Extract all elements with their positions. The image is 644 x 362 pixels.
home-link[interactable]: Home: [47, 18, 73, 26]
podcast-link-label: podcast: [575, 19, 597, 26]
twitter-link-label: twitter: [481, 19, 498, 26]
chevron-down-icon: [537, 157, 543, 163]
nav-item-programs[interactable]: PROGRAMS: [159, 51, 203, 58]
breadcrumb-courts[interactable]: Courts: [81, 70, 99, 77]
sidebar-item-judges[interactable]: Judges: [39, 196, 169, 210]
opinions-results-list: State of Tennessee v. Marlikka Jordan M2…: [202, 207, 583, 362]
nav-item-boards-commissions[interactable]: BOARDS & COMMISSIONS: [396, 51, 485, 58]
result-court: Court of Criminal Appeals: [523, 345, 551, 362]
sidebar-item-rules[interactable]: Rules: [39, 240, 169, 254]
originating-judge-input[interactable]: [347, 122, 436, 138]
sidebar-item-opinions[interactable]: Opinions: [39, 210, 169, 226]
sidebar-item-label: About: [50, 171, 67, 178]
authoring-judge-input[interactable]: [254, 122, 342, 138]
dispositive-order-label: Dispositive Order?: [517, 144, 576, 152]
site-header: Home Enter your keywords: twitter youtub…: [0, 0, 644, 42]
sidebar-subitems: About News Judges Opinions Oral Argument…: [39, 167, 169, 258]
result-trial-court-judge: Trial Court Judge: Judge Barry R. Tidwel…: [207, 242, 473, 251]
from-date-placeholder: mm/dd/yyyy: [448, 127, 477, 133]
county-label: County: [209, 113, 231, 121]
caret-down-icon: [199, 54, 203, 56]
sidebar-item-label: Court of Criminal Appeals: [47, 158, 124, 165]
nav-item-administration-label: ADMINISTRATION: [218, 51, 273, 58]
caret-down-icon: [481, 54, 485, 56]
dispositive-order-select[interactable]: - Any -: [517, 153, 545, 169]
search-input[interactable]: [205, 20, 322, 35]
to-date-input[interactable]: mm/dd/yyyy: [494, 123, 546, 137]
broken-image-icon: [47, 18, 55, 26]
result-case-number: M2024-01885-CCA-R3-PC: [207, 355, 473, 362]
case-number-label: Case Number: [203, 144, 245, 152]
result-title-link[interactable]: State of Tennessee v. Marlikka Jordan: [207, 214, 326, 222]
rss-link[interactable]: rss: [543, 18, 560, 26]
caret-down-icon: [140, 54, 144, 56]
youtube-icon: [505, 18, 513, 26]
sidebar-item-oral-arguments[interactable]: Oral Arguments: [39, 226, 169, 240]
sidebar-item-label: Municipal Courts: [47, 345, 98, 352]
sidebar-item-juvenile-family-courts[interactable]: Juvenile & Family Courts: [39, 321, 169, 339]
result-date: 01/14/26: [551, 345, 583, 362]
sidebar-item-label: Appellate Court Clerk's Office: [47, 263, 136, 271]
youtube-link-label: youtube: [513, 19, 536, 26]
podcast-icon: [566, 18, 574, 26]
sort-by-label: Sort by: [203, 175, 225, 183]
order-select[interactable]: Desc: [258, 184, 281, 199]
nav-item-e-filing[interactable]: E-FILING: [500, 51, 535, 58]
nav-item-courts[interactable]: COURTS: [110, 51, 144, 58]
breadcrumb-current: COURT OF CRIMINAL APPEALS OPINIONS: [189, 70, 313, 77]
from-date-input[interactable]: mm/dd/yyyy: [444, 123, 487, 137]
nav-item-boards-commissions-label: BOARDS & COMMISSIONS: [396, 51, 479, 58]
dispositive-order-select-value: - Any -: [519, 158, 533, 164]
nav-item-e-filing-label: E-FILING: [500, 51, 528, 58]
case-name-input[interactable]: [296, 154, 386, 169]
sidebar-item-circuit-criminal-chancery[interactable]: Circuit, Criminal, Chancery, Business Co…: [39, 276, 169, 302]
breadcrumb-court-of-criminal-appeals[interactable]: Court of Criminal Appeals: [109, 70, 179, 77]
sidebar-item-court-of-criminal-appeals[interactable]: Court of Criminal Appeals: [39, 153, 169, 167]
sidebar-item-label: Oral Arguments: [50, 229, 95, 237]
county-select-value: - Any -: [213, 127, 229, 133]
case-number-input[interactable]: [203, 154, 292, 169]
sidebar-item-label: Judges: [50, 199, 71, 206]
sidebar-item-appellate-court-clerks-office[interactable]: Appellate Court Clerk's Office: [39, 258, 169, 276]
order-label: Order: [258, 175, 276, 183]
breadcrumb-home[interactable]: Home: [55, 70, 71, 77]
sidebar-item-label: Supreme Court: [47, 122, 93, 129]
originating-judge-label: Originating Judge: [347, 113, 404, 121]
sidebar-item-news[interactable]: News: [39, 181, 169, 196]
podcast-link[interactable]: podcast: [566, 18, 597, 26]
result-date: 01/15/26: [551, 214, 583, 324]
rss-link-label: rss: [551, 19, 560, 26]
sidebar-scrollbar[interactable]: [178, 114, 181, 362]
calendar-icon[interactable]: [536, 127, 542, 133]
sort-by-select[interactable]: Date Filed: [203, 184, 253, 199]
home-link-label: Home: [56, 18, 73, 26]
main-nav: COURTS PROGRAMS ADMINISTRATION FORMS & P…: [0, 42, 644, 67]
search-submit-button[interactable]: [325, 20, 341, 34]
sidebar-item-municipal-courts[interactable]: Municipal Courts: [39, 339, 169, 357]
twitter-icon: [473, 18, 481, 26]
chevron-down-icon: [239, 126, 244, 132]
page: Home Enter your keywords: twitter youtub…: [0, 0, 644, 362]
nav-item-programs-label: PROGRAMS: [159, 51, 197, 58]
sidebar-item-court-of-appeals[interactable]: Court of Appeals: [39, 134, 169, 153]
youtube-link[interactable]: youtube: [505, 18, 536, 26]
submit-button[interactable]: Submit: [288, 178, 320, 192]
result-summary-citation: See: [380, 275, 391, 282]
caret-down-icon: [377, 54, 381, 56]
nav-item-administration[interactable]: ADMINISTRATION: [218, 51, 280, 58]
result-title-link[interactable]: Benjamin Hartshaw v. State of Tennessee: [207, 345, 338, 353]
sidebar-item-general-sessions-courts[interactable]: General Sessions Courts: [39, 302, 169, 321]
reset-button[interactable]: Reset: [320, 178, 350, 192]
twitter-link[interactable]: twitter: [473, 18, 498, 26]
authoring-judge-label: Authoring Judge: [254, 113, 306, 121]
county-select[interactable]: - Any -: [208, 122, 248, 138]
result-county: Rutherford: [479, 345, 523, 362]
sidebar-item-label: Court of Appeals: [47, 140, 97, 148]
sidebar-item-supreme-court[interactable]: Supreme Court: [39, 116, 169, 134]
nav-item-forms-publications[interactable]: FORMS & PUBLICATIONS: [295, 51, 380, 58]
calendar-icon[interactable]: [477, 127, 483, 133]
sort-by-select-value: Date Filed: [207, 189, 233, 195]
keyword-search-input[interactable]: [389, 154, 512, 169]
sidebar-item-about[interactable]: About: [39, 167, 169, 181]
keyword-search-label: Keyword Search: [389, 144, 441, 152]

Work required. All of the data above should be reproduced exactly.

Written reply.
Extract all elements with their positions. The image is 644 x 362 pixels.
home-link[interactable]: Home: [47, 18, 73, 26]
podcast-link-label: podcast: [575, 19, 597, 26]
twitter-link-label: twitter: [481, 19, 498, 26]
chevron-down-icon: [537, 157, 543, 163]
nav-item-programs[interactable]: PROGRAMS: [159, 51, 203, 58]
breadcrumb-courts[interactable]: Courts: [81, 70, 99, 77]
sidebar-item-judges[interactable]: Judges: [39, 196, 169, 210]
opinions-results-list: State of Tennessee v. Marlikka Jordan M2…: [202, 207, 583, 362]
nav-item-boards-commissions[interactable]: BOARDS & COMMISSIONS: [396, 51, 485, 58]
result-court: Court of Criminal Appeals: [523, 345, 551, 362]
sidebar-item-rules[interactable]: Rules: [39, 240, 169, 254]
originating-judge-input[interactable]: [347, 122, 436, 138]
sidebar-item-opinions[interactable]: Opinions: [39, 210, 169, 226]
sidebar-item-label: About: [50, 171, 67, 178]
authoring-judge-input[interactable]: [254, 122, 342, 138]
dispositive-order-label: Dispositive Order?: [517, 144, 576, 152]
site-header: Home Enter your keywords: twitter youtub…: [0, 0, 644, 42]
sidebar-subitems: About News Judges Opinions Oral Argument…: [39, 167, 169, 258]
result-trial-court-judge: Trial Court Judge: Judge Barry R. Tidwel…: [207, 242, 473, 251]
from-date-placeholder: mm/dd/yyyy: [448, 127, 477, 133]
county-label: County: [209, 113, 231, 121]
caret-down-icon: [199, 54, 203, 56]
sidebar-item-label: Court of Criminal Appeals: [47, 158, 124, 165]
nav-item-administration-label: ADMINISTRATION: [218, 51, 273, 58]
caret-down-icon: [481, 54, 485, 56]
dispositive-order-select[interactable]: - Any -: [517, 153, 545, 169]
search-input[interactable]: [205, 20, 322, 35]
to-date-input[interactable]: mm/dd/yyyy: [494, 123, 546, 137]
broken-image-icon: [47, 18, 55, 26]
result-case-number: M2024-01885-CCA-R3-PC: [207, 355, 473, 362]
case-number-label: Case Number: [203, 144, 245, 152]
result-title-link[interactable]: State of Tennessee v. Marlikka Jordan: [207, 214, 326, 222]
rss-link[interactable]: rss: [543, 18, 560, 26]
caret-down-icon: [140, 54, 144, 56]
youtube-icon: [505, 18, 513, 26]
sidebar-item-oral-arguments[interactable]: Oral Arguments: [39, 226, 169, 240]
sidebar-item-label: Municipal Courts: [47, 345, 98, 352]
sidebar-item-juvenile-family-courts[interactable]: Juvenile & Family Courts: [39, 321, 169, 339]
result-date: 01/14/26: [551, 345, 583, 362]
sidebar-item-label: Appellate Court Clerk's Office: [47, 263, 136, 271]
youtube-link-label: youtube: [513, 19, 536, 26]
podcast-icon: [566, 18, 574, 26]
sort-by-label: Sort by: [203, 175, 225, 183]
order-select[interactable]: Desc: [258, 184, 281, 199]
nav-item-e-filing[interactable]: E-FILING: [500, 51, 535, 58]
nav-item-courts[interactable]: COURTS: [110, 51, 144, 58]
breadcrumb-current: COURT OF CRIMINAL APPEALS OPINIONS: [189, 70, 313, 77]
from-date-input[interactable]: mm/dd/yyyy: [444, 123, 487, 137]
nav-item-boards-commissions-label: BOARDS & COMMISSIONS: [396, 51, 479, 58]
dispositive-order-select-value: - Any -: [519, 158, 533, 164]
nav-item-e-filing-label: E-FILING: [500, 51, 528, 58]
case-name-input[interactable]: [296, 154, 386, 169]
sidebar-item-circuit-criminal-chancery[interactable]: Circuit, Criminal, Chancery, Business Co…: [39, 276, 169, 302]
breadcrumb-court-of-criminal-appeals[interactable]: Court of Criminal Appeals: [109, 70, 179, 77]
sidebar-item-court-of-criminal-appeals[interactable]: Court of Criminal Appeals: [39, 153, 169, 167]
sidebar-item-label: Oral Arguments: [50, 229, 95, 237]
county-select-value: - Any -: [213, 127, 229, 133]
case-number-input[interactable]: [203, 154, 292, 169]
sidebar-item-label: Judges: [50, 199, 71, 206]
sidebar-item-appellate-court-clerks-office[interactable]: Appellate Court Clerk's Office: [39, 258, 169, 276]
order-label: Order: [258, 175, 276, 183]
breadcrumb-home[interactable]: Home: [55, 70, 71, 77]
sidebar-item-label: Supreme Court: [47, 122, 93, 129]
originating-judge-label: Originating Judge: [347, 113, 404, 121]
sidebar-item-news[interactable]: News: [39, 181, 169, 196]
podcast-link[interactable]: podcast: [566, 18, 597, 26]
result-date: 01/15/26: [551, 214, 583, 324]
rss-link-label: rss: [551, 19, 560, 26]
sidebar-scrollbar[interactable]: [178, 114, 181, 362]
calendar-icon[interactable]: [536, 127, 542, 133]
sort-by-select[interactable]: Date Filed: [203, 184, 253, 199]
home-link-label: Home: [56, 18, 73, 26]
main-nav: COURTS PROGRAMS ADMINISTRATION FORMS & P…: [0, 42, 644, 67]
search-submit-button[interactable]: [325, 20, 341, 34]
sidebar-item-municipal-courts[interactable]: Municipal Courts: [39, 339, 169, 357]
twitter-icon: [473, 18, 481, 26]
chevron-down-icon: [239, 126, 244, 132]
page: Home Enter your keywords: twitter youtub…: [0, 0, 644, 362]
nav-item-programs-label: PROGRAMS: [159, 51, 197, 58]
sidebar-item-court-of-appeals[interactable]: Court of Appeals: [39, 134, 169, 153]
youtube-link[interactable]: youtube: [505, 18, 536, 26]
submit-button[interactable]: Submit: [288, 178, 320, 192]
result-summary-citation: See: [380, 275, 391, 282]
caret-down-icon: [377, 54, 381, 56]
nav-item-administration[interactable]: ADMINISTRATION: [218, 51, 280, 58]
result-title-link[interactable]: Benjamin Hartshaw v. State of Tennessee: [207, 345, 338, 353]
sidebar-item-general-sessions-courts[interactable]: General Sessions Courts: [39, 302, 169, 321]
reset-button[interactable]: Reset: [320, 178, 350, 192]
twitter-link[interactable]: twitter: [473, 18, 498, 26]
authoring-judge-label: Authoring Judge: [254, 113, 306, 121]
county-select[interactable]: - Any -: [208, 122, 248, 138]
result-county: Rutherford: [479, 345, 523, 362]
sidebar-item-label: Court of Appeals: [47, 140, 97, 148]
sidebar-item-supreme-court[interactable]: Supreme Court: [39, 116, 169, 134]
nav-item-forms-publications[interactable]: FORMS & PUBLICATIONS: [295, 51, 380, 58]
calendar-icon[interactable]: [477, 127, 483, 133]
sort-by-select-value: Date Filed: [207, 189, 233, 195]
keyword-search-input[interactable]: [389, 154, 512, 169]
sidebar-item-about[interactable]: About: [39, 167, 169, 181]
keyword-search-label: Keyword Search: [389, 144, 441, 152]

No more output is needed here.